_To do_: Write the entries below out again exactly; any picture in them stays out.

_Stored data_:
Start of Block

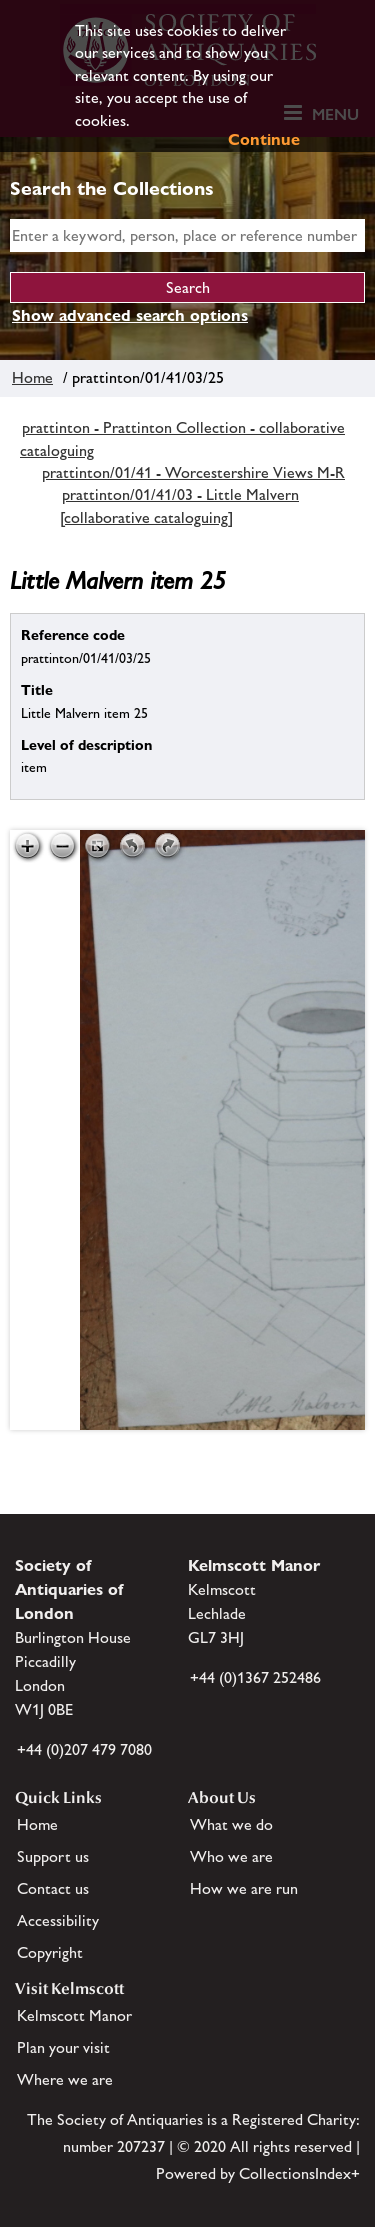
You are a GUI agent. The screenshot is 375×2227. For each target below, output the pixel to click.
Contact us (53, 1888)
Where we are (65, 2079)
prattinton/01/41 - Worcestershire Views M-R (193, 472)
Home (32, 377)
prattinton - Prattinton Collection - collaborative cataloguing (182, 438)
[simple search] (187, 235)
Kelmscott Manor (74, 2015)
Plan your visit (63, 2047)
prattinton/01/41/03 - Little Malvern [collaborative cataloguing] (179, 505)
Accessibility (58, 1920)
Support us (53, 1856)
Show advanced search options (130, 315)
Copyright (50, 1952)
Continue (264, 139)
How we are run (244, 1888)
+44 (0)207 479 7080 (84, 1749)
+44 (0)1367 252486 (255, 1677)
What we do (231, 1824)
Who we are (231, 1856)
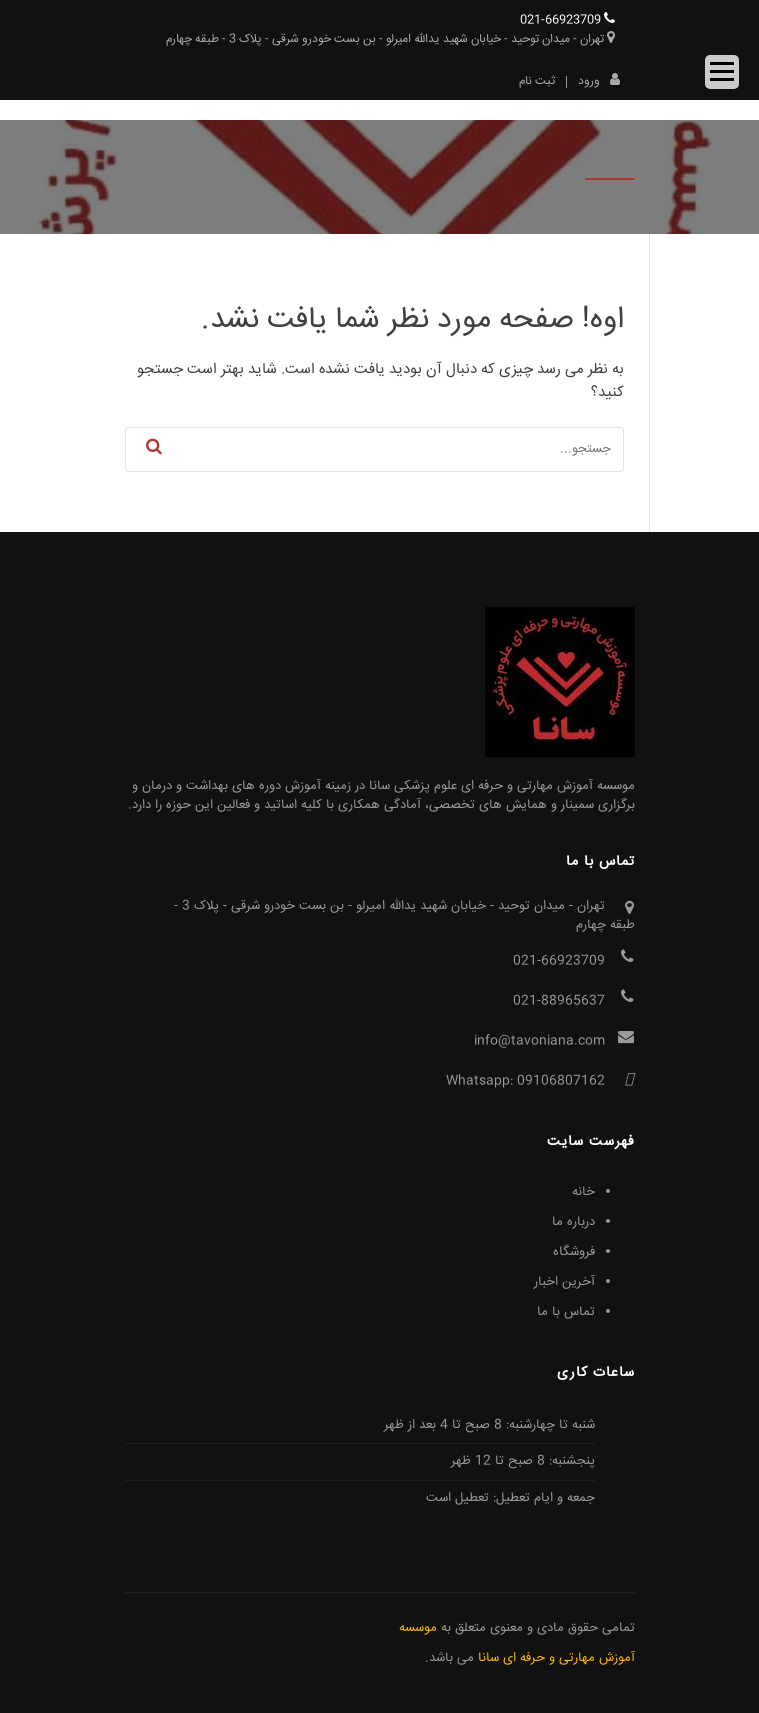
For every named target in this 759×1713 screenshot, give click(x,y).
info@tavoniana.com (539, 1041)
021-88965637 (559, 1001)
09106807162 (561, 1081)
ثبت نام (537, 82)
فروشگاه (574, 1252)
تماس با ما (566, 1312)
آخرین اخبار (564, 1282)
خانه (583, 1192)
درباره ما (573, 1222)
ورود (599, 80)
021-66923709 (567, 20)
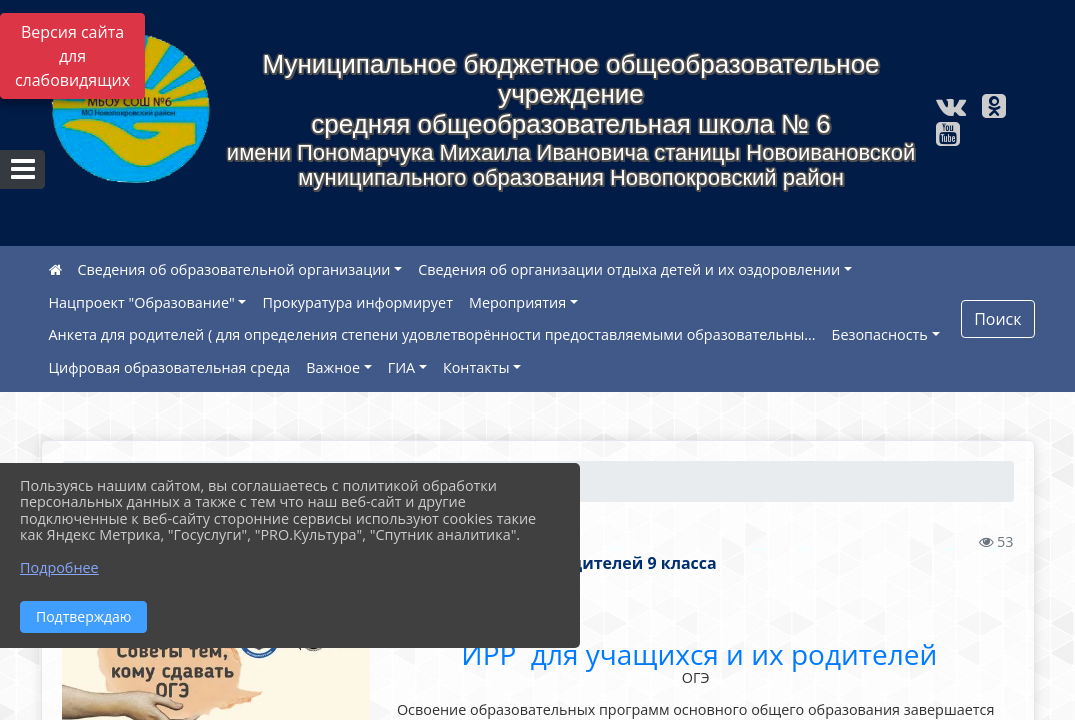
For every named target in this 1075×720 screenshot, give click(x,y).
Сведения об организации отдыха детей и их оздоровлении (629, 269)
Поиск (997, 319)
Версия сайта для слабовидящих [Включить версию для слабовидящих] (72, 56)
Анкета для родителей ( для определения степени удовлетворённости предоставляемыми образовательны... (432, 334)
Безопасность (880, 334)
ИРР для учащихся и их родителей (695, 654)
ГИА (402, 367)
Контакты (476, 367)
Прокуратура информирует (357, 302)
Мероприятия (517, 302)
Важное (333, 367)
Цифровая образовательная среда (170, 367)
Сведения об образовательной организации (234, 269)
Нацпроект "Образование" (142, 302)
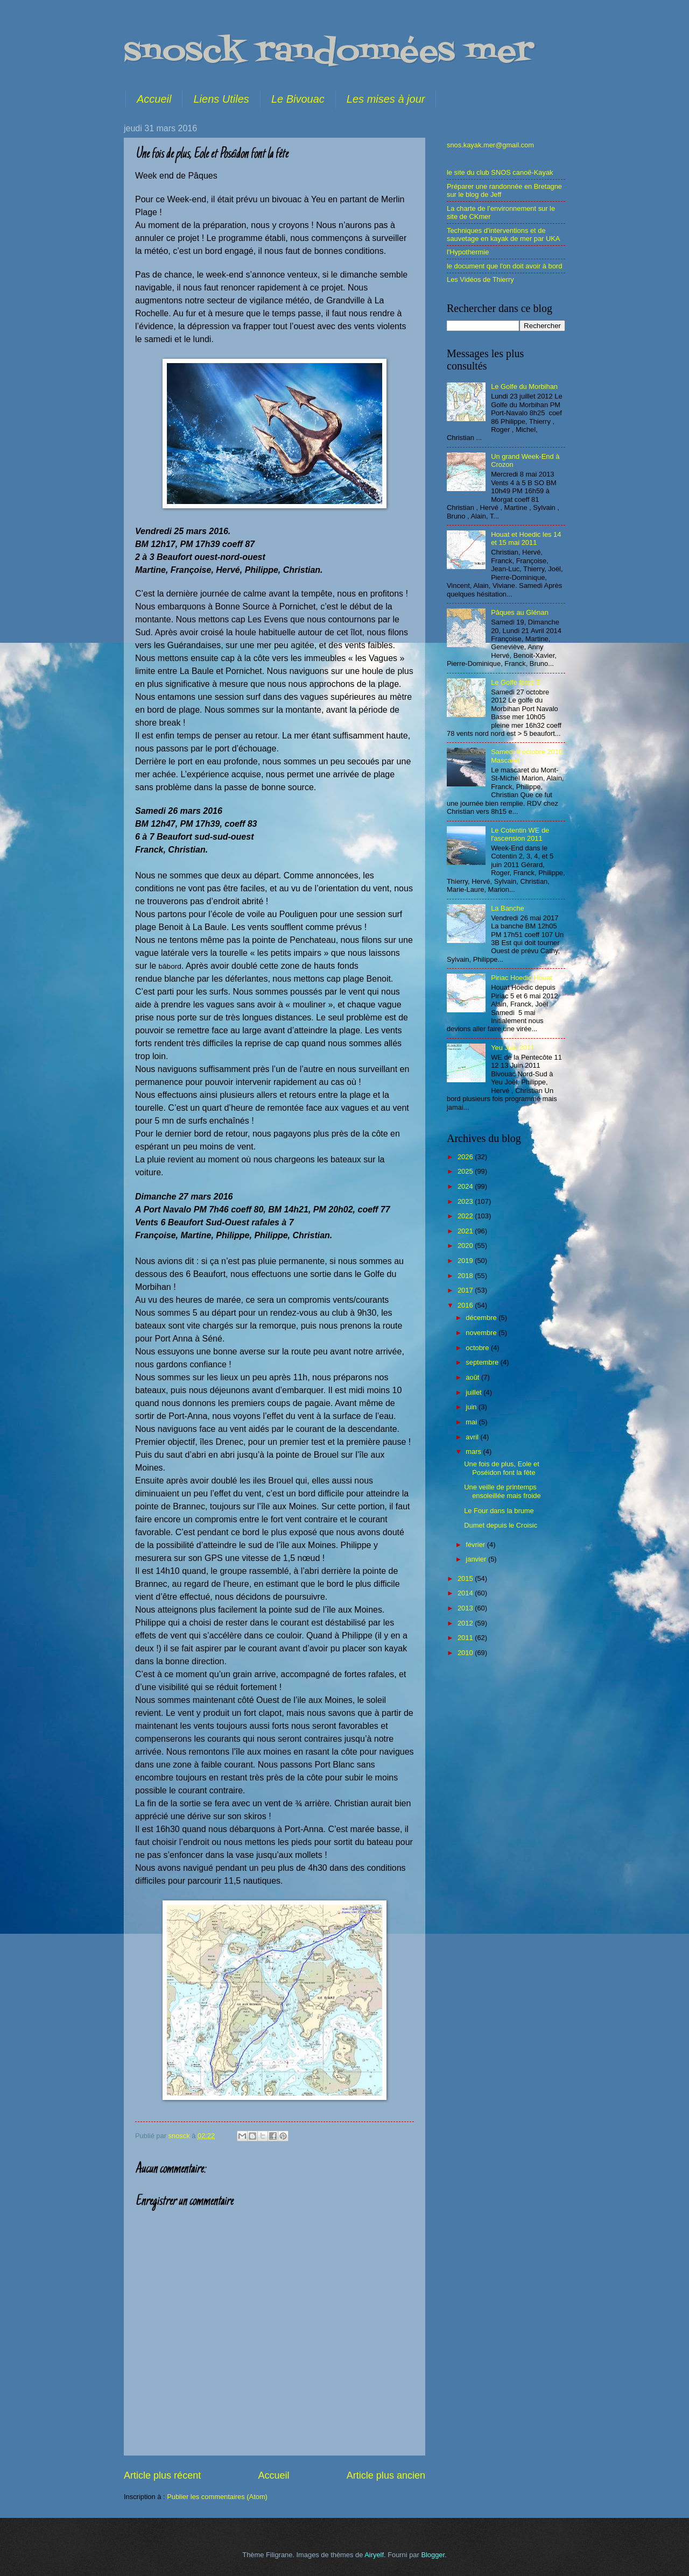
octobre (478, 1348)
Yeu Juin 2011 (513, 1048)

End of Block

_Answer below_:
You are a GUI agent. The screenshot is 375×2227. For each target below, output the pixel to click.
Contact us (53, 1888)
Where we are (65, 2079)
prattinton/01/41 - Worcestershire Views M-R (193, 472)
Home (32, 377)
prattinton - Prattinton Collection - collaborative cataloguing (182, 438)
[simple search] (187, 235)
Kelmscott Manor (74, 2015)
Plan your visit (63, 2047)
prattinton/01/41/03 - Little Malvern [collaborative cataloguing] (179, 505)
Accessibility (58, 1920)
Support us (53, 1856)
Show advanced search options (130, 315)
Copyright (50, 1952)
Continue (264, 139)
How we are run (244, 1888)
+44 (0)207 479 7080 (84, 1749)
+44 (0)1367 252486 (255, 1677)
What we do (231, 1824)
Who we are (231, 1856)
For every named target in this 759×1713 screenshot, give click(x,y).
info@tavoniana.com (539, 1041)
021-88965637 (559, 1001)
09106807162 (561, 1081)
ثبت نام (537, 82)
فروشگاه (574, 1252)
تماس با ما (566, 1312)
آخرین اخبار (564, 1282)
خانه (583, 1192)
درباره ما (573, 1222)
ورود (599, 80)
021-66923709 (567, 20)
For every named target in this 1075×720 screenshot, give click(x,y).
Сведения об организации отдыха детей и их оздоровлении (629, 269)
Поиск (997, 319)
Версия сайта для слабовидящих [Включить версию для слабовидящих] (72, 56)
Анкета для родителей ( для определения степени удовлетворённости предоставляемыми образовательны... (432, 334)
Безопасность (880, 334)
ИРР для учащихся и их родителей (695, 654)
ГИА (402, 367)
Контакты (476, 367)
Прокуратура информирует (357, 302)
Мероприятия (517, 302)
Важное (333, 367)
Цифровая образовательная среда (170, 367)
Сведения об образовательной организации (234, 269)
Нацпроект "Образование" (142, 302)
octobre (478, 1348)
Yeu Juin 2011 (513, 1048)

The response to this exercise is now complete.